*** THE INPUT Section Begins ***

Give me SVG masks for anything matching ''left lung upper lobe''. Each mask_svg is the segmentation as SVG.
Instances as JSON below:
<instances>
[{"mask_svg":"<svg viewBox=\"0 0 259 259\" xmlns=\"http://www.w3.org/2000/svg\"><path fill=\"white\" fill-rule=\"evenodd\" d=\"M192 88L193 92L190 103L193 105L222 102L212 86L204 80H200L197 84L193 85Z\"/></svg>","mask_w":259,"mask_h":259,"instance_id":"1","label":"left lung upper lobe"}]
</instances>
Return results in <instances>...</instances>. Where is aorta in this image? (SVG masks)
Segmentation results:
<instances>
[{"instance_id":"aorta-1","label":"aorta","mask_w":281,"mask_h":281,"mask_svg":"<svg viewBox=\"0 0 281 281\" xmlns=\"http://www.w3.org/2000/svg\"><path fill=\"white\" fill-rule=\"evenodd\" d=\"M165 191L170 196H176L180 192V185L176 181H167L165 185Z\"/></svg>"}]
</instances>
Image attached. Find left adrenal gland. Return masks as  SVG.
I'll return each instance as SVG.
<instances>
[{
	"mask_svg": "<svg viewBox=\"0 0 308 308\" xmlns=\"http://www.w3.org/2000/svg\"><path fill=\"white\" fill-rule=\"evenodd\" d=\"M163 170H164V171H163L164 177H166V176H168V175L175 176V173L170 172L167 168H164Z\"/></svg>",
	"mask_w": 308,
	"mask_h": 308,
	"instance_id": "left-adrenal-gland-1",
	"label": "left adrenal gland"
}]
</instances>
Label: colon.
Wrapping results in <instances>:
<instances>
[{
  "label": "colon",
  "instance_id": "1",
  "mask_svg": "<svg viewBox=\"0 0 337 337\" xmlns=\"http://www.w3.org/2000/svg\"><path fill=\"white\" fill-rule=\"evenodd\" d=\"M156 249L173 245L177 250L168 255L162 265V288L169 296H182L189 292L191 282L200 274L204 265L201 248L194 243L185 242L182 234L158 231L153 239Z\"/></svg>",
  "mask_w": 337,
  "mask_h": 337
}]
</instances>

*** THE INPUT Section Ends ***

WHAT THE EXERCISE ASKS: Each entry above is to be printed again exactly.

WRITTEN SOLUTION:
Give me SVG masks for anything matching ''left lung upper lobe''. Each mask_svg is the segmentation as SVG.
Instances as JSON below:
<instances>
[{"mask_svg":"<svg viewBox=\"0 0 259 259\" xmlns=\"http://www.w3.org/2000/svg\"><path fill=\"white\" fill-rule=\"evenodd\" d=\"M192 88L193 92L190 103L193 105L222 102L212 86L204 80H200L197 84L193 85Z\"/></svg>","mask_w":259,"mask_h":259,"instance_id":"1","label":"left lung upper lobe"}]
</instances>
Return results in <instances>...</instances>. Where is aorta in this image? (SVG masks)
Segmentation results:
<instances>
[{"instance_id":"aorta-1","label":"aorta","mask_w":281,"mask_h":281,"mask_svg":"<svg viewBox=\"0 0 281 281\" xmlns=\"http://www.w3.org/2000/svg\"><path fill=\"white\" fill-rule=\"evenodd\" d=\"M165 191L170 196H176L180 192V185L176 181H167L165 185Z\"/></svg>"}]
</instances>
Image attached. Find left adrenal gland. Return masks as  SVG.
I'll return each instance as SVG.
<instances>
[{
	"mask_svg": "<svg viewBox=\"0 0 308 308\" xmlns=\"http://www.w3.org/2000/svg\"><path fill=\"white\" fill-rule=\"evenodd\" d=\"M163 170H164V171H163L164 177H166V176H168V175L175 176V173L170 172L167 168H164Z\"/></svg>",
	"mask_w": 308,
	"mask_h": 308,
	"instance_id": "left-adrenal-gland-1",
	"label": "left adrenal gland"
}]
</instances>
Label: colon.
Wrapping results in <instances>:
<instances>
[{
  "label": "colon",
  "instance_id": "1",
  "mask_svg": "<svg viewBox=\"0 0 337 337\" xmlns=\"http://www.w3.org/2000/svg\"><path fill=\"white\" fill-rule=\"evenodd\" d=\"M156 249L173 245L177 250L168 255L162 265V288L169 296H182L189 292L191 282L200 274L204 265L201 248L194 243L185 242L182 234L158 231L153 239Z\"/></svg>",
  "mask_w": 337,
  "mask_h": 337
}]
</instances>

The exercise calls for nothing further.